**Given records:**
============

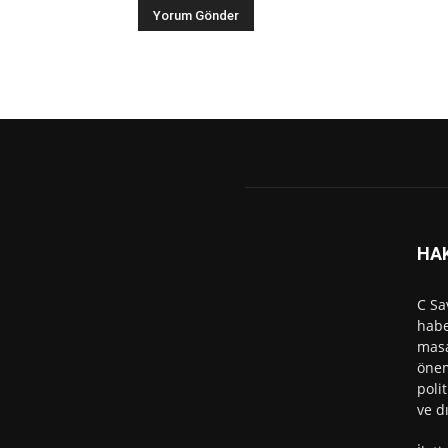
HA
C Sa
habe
masa
önem
polit
ve d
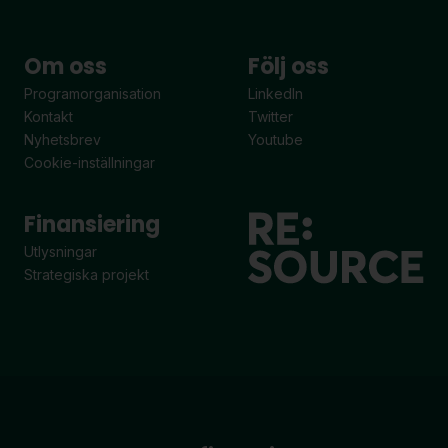
Om oss
Följ oss
Programorganisation
LinkedIn
Kontakt
Twitter
Nyhetsbrev
Youtube
Cookie-inställningar
Finansiering
Utlysningar
Strategiska projekt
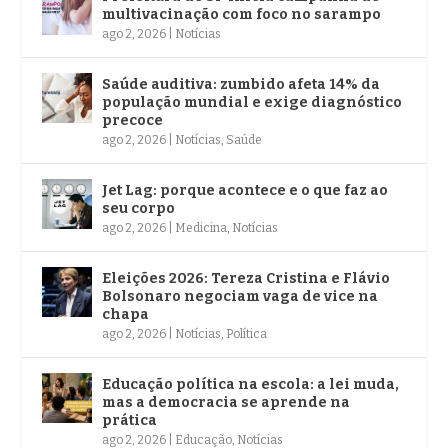
multivacinação com foco no sarampo
ago 2, 2026
|
Notícias
Saúde auditiva: zumbido afeta 14% da
população mundial e exige diagnóstico
precoce
ago 2, 2026
|
Notícias
,
Saúde
Jet Lag: porque acontece e o que faz ao
seu corpo
ago 2, 2026
|
Medicina
,
Notícias
Eleições 2026: Tereza Cristina e Flávio
Bolsonaro negociam vaga de vice na
chapa
ago 2, 2026
|
Notícias
,
Política
Educação política na escola: a lei muda,
mas a democracia se aprende na
prática
ago 2, 2026
|
Educação
,
Notícias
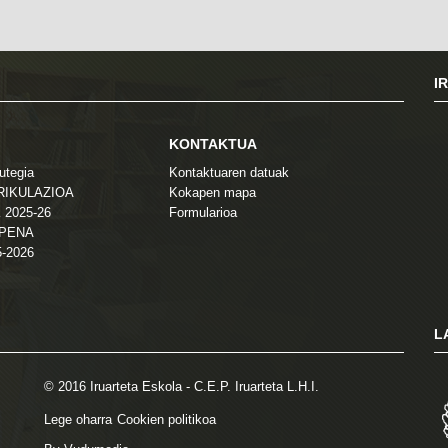
I
KONTAKTUA
utegia
Kontaktuaren datuak
TRIKULAZIOA
Kokapen mapa
 2025-26
Formularioa
ZPENA
5-2026
L
© 2016 Iruarteta Eskola - C.E.P. Iruarteta L.H.I.
Lege oharra
Cookien politikoa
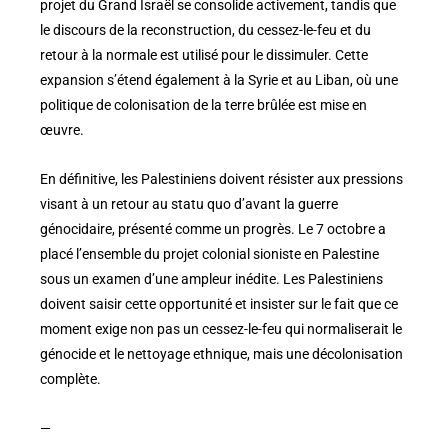
projet du Grand Israël se consolide activement, tandis que
le discours de la reconstruction, du cessez-le-feu et du
retour à la normale est utilisé pour le dissimuler. Cette
expansion s’étend également à la Syrie et au Liban, où une
politique de colonisation de la terre brûlée est mise en
œuvre.
En définitive, les Palestiniens doivent résister aux pressions
visant à un retour au statu quo d’avant la guerre
génocidaire, présenté comme un progrès. Le 7 octobre a
placé l’ensemble du projet colonial sioniste en Palestine
sous un examen d’une ampleur inédite. Les Palestiniens
doivent saisir cette opportunité et insister sur le fait que ce
moment exige non pas un cessez-le-feu qui normaliserait le
génocide et le nettoyage ethnique, mais une décolonisation
complète.
—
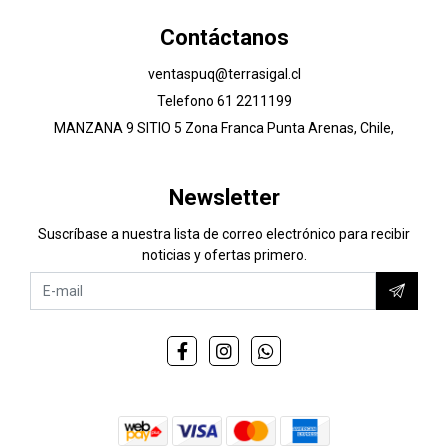
Contáctanos
ventaspuq@terrasigal.cl
Telefono 61 2211199
MANZANA 9 SITIO 5 Zona Franca Punta Arenas, Chile,
Newsletter
Suscríbase a nuestra lista de correo electrónico para recibir
noticias y ofertas primero.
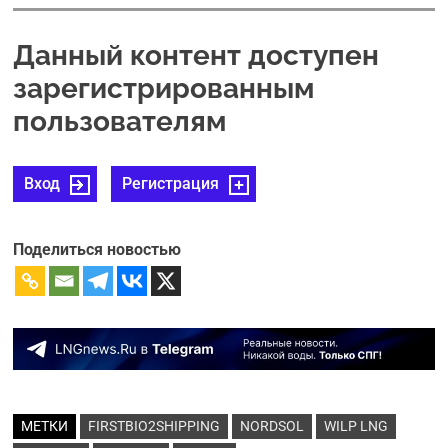
Данный контент доступен
зарегистрированным
пользователям
Вход
Регистрация
Поделиться новостью
МЕТКИ
FIRSTBIO2SHIPPING
NORDSOL
WILP LNG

============

**Your assignment:** The required output is every line of the data above, set down exactly and stripped of pictures.

**Answer for the task:**
HA
C Sa
habe
masa
önem
polit
ve d
Om oss
Följ oss
Programorganisation
LinkedIn
Kontakt
Twitter
Nyhetsbrev
Youtube
Cookie-inställningar
Finansiering
Utlysningar
Strategiska projekt
multivacinação com foco no sarampo
ago 2, 2026
|
Notícias
Saúde auditiva: zumbido afeta 14% da
população mundial e exige diagnóstico
precoce
ago 2, 2026
|
Notícias
,
Saúde
Jet Lag: porque acontece e o que faz ao
seu corpo
ago 2, 2026
|
Medicina
,
Notícias
Eleições 2026: Tereza Cristina e Flávio
Bolsonaro negociam vaga de vice na
chapa
ago 2, 2026
|
Notícias
,
Política
Educação política na escola: a lei muda,
mas a democracia se aprende na
prática
ago 2, 2026
|
Educação
,
Notícias
I
KONTAKTUA
utegia
Kontaktuaren datuak
TRIKULAZIOA
Kokapen mapa
 2025-26
Formularioa
ZPENA
5-2026
L
© 2016 Iruarteta Eskola - C.E.P. Iruarteta L.H.I.
Lege oharra
Cookien politikoa
projet du Grand Israël se consolide activement, tandis que
le discours de la reconstruction, du cessez-le-feu et du
retour à la normale est utilisé pour le dissimuler. Cette
expansion s’étend également à la Syrie et au Liban, où une
politique de colonisation de la terre brûlée est mise en
œuvre.
En définitive, les Palestiniens doivent résister aux pressions
visant à un retour au statu quo d’avant la guerre
génocidaire, présenté comme un progrès. Le 7 octobre a
placé l’ensemble du projet colonial sioniste en Palestine
sous un examen d’une ampleur inédite. Les Palestiniens
doivent saisir cette opportunité et insister sur le fait que ce
moment exige non pas un cessez-le-feu qui normaliserait le
génocide et le nettoyage ethnique, mais une décolonisation
complète.
—
Contáctanos
ventaspuq@terrasigal.cl
Telefono 61 2211199
MANZANA 9 SITIO 5 Zona Franca Punta Arenas, Chile,
Newsletter
Suscríbase a nuestra lista de correo electrónico para recibir
noticias y ofertas primero.
Данный контент доступен
зарегистрированным
пользователям
Вход
Регистрация
Поделиться новостью
МЕТКИ
FIRSTBIO2SHIPPING
NORDSOL
WILP LNG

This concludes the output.